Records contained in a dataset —

+-------+

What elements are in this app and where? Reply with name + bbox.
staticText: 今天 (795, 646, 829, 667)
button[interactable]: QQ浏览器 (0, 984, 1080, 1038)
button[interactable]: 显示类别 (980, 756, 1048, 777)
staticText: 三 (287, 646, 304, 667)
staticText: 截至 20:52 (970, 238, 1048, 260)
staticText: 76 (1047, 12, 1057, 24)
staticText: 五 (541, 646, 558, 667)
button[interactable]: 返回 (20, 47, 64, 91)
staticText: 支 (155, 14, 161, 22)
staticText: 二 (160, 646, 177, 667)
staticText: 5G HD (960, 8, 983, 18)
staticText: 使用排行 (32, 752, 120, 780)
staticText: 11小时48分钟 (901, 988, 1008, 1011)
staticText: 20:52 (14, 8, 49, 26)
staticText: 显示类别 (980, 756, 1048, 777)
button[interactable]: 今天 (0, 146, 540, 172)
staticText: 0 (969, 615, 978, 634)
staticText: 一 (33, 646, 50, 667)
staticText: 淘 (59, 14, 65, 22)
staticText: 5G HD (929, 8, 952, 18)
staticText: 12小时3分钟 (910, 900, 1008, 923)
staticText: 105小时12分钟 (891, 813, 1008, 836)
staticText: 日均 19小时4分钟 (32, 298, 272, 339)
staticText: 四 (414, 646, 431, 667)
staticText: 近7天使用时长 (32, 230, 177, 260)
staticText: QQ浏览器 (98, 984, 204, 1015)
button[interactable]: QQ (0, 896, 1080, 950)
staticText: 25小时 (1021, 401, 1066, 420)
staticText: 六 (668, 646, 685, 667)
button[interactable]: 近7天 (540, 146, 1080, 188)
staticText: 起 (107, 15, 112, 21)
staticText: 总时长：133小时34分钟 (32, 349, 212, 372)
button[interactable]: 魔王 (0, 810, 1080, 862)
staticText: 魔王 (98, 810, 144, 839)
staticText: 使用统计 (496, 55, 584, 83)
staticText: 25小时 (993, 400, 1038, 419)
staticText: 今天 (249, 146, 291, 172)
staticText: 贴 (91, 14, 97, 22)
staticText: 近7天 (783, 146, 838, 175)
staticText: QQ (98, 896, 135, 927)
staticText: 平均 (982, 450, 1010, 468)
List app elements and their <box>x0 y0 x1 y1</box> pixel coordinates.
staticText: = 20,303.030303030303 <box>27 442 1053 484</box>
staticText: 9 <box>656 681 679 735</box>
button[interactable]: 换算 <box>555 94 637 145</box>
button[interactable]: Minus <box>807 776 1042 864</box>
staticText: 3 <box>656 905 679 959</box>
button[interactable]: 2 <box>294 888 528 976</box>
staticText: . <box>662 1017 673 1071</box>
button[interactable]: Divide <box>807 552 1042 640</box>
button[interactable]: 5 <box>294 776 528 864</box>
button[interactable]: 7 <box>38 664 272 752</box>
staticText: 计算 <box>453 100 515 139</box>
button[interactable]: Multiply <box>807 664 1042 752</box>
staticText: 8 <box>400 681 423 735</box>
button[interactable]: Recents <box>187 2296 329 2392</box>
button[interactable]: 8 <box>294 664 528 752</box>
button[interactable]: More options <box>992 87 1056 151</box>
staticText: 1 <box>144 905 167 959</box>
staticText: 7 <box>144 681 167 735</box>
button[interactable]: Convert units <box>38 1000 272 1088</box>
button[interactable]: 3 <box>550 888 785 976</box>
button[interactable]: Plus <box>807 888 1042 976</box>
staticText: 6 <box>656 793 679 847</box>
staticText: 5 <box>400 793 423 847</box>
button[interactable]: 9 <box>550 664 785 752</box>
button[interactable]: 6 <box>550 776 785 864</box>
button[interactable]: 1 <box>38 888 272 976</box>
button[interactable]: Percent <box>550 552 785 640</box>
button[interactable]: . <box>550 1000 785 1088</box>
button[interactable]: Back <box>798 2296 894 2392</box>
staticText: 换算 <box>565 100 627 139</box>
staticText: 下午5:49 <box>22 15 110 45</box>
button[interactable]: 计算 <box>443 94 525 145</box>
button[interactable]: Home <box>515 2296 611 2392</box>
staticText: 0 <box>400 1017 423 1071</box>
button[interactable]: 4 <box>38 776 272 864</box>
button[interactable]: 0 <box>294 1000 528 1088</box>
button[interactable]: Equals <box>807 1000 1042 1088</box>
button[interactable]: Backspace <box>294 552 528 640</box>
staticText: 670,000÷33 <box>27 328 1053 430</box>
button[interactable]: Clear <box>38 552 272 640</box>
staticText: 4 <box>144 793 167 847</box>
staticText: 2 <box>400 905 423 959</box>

+-------+

Make an exact copy of every line from the one with "List app elements" to the end of the data, with the first and last of those lines included.

List app elements and their <box>x0 y0 x1 y1</box> pixel coordinates.
staticText: = 20,303.030303030303 <box>27 442 1053 484</box>
staticText: 9 <box>656 681 679 735</box>
button[interactable]: 换算 <box>555 94 637 145</box>
button[interactable]: Minus <box>807 776 1042 864</box>
staticText: 3 <box>656 905 679 959</box>
button[interactable]: 2 <box>294 888 528 976</box>
staticText: . <box>662 1017 673 1071</box>
button[interactable]: Divide <box>807 552 1042 640</box>
button[interactable]: 5 <box>294 776 528 864</box>
button[interactable]: 7 <box>38 664 272 752</box>
staticText: 计算 <box>453 100 515 139</box>
button[interactable]: Multiply <box>807 664 1042 752</box>
staticText: 8 <box>400 681 423 735</box>
button[interactable]: Recents <box>187 2296 329 2392</box>
button[interactable]: 8 <box>294 664 528 752</box>
button[interactable]: More options <box>992 87 1056 151</box>
staticText: 1 <box>144 905 167 959</box>
staticText: 7 <box>144 681 167 735</box>
button[interactable]: Convert units <box>38 1000 272 1088</box>
button[interactable]: 3 <box>550 888 785 976</box>
button[interactable]: Plus <box>807 888 1042 976</box>
staticText: 6 <box>656 793 679 847</box>
staticText: 5 <box>400 793 423 847</box>
button[interactable]: 9 <box>550 664 785 752</box>
button[interactable]: 6 <box>550 776 785 864</box>
button[interactable]: 1 <box>38 888 272 976</box>
button[interactable]: Percent <box>550 552 785 640</box>
button[interactable]: . <box>550 1000 785 1088</box>
button[interactable]: Back <box>798 2296 894 2392</box>
staticText: 换算 <box>565 100 627 139</box>
staticText: 下午5:49 <box>22 15 110 45</box>
button[interactable]: 计算 <box>443 94 525 145</box>
button[interactable]: Home <box>515 2296 611 2392</box>
staticText: 0 <box>400 1017 423 1071</box>
button[interactable]: 4 <box>38 776 272 864</box>
button[interactable]: 0 <box>294 1000 528 1088</box>
button[interactable]: Equals <box>807 1000 1042 1088</box>
button[interactable]: Backspace <box>294 552 528 640</box>
staticText: 670,000÷33 <box>27 328 1053 430</box>
button[interactable]: Clear <box>38 552 272 640</box>
staticText: 4 <box>144 793 167 847</box>
staticText: 2 <box>400 905 423 959</box>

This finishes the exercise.